Smoak’s diving stop spoils Rangers’ comeback bid

04/26/2014 1:12 AM

04/26/2014 1:12 AM

The first thought that Adrian Beltre had after he sent a liner toward right field in the ninth inning Friday is that he had just given the Texas Rangers the lead.

Elvis Andrus thought Beltre had just given the Rangers a two-run lead in an inning they entered trailing by three.

But Justin Smoak had another thought, and his prevailed on a chilly night at Safeco Field.

Smoak dived to rob Beltre of at least a two-run single, and then turned a game-ending double play to save a 6-5 victory for Seattle in a game they took in the eighth inning against reliever Neal Cotts.

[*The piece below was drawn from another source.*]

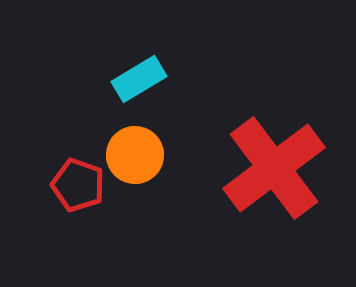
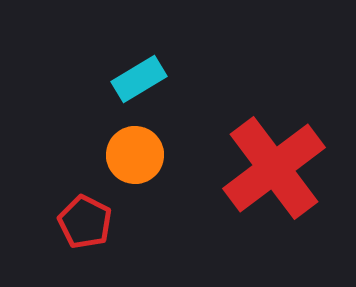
red pentagon: moved 7 px right, 37 px down; rotated 8 degrees clockwise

“It was a little surreal when I hit it,” Beltre said. “I thought [Smoak] had no chance. I hit a ball down the line, a right-handed hitter that is normally a pull hitter, and somehow he reacted really fast and made a hell of a play and turned two.”

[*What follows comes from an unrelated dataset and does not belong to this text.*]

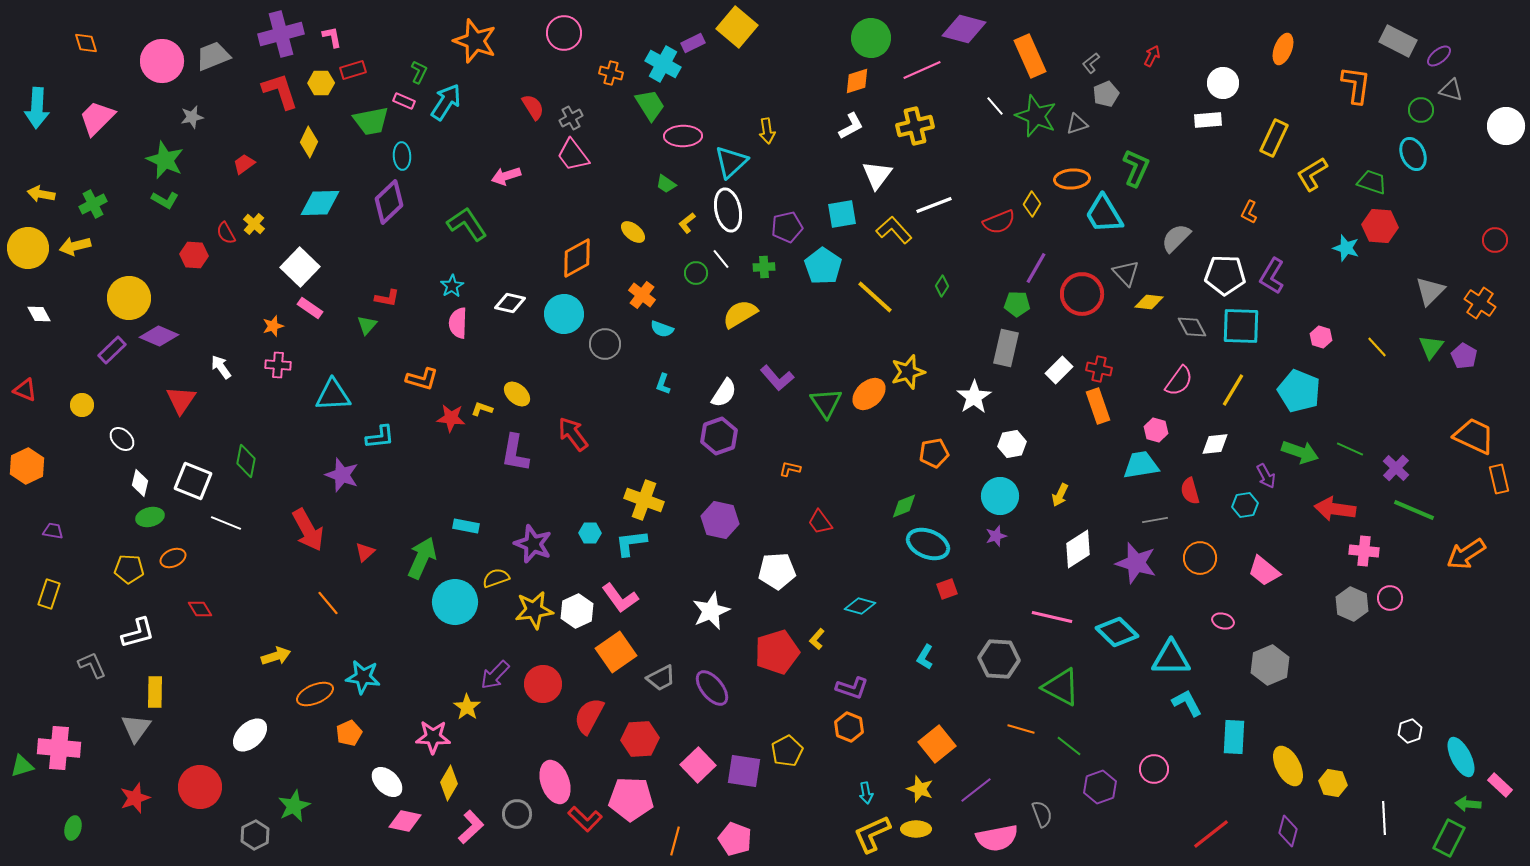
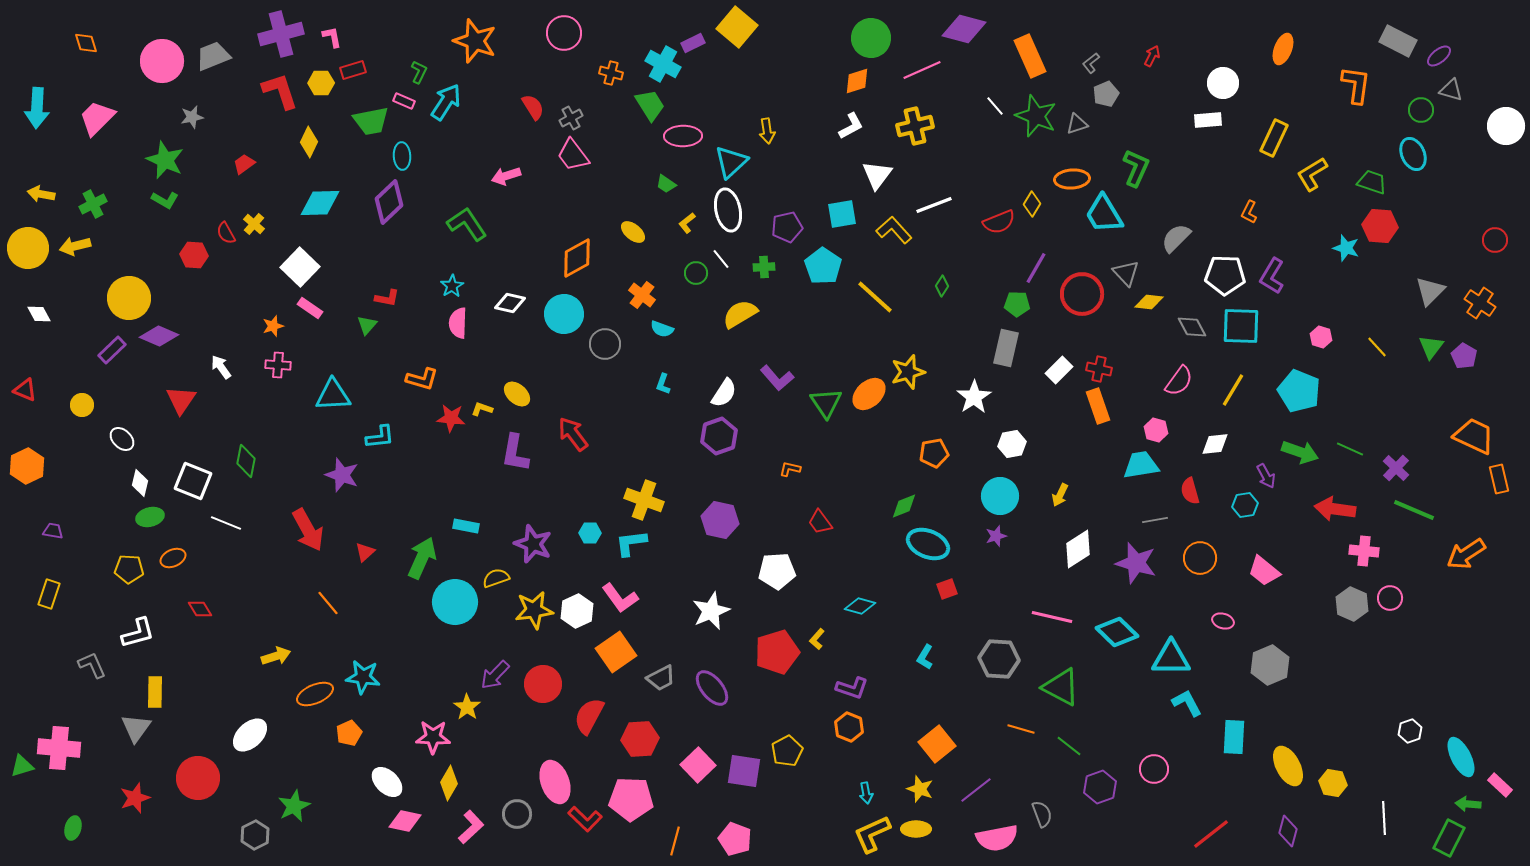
red circle at (200, 787): moved 2 px left, 9 px up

Smoak’s play ended the Rangers’ winning streak at three games, but the Rangers lost the game when Cotts faltered for the third time this season in the eighth inning.

The left-hander entered with a 3-2 lead but saw Robinson Cano single on the first pitch. Cotts then hit Corey Hart after getting ahead of the cleanup hitter, and saw Stefen Romero reach on a bunt when catcher J.P. Arencibia got in Beltre’s way as he attempted to make a play.

Smoak, who has struggled against lefties in his career, followed with a two-run double, and Kyle Seager delivered an RBI single before manager Ron Washington brought in Alexi Ogando.

Cotts (1-2) didn’t retire any of the five batters he faced, and four of them scored.

“I didn’t pitch very well, that’s my main thought,” said Cotts, who blew a 4-3 lead April 5 at Tampa Bay and surrendered the game-winning homer to David Ortiz on April 9 at Boston. “I didn’t get an out.”

The Rangers entered the ninth down 6-3. But they loaded the bases with one out against Fernando Rodney, who walked Michael Choice to force in one run and then walked Andrus to push in another and put the tying run at third.

That brought up Beltre, who lined a 1-1 pitch that Smoak snagged. Andrus was easily doubled off.

“I knew everybody was going to score,” Andrus said.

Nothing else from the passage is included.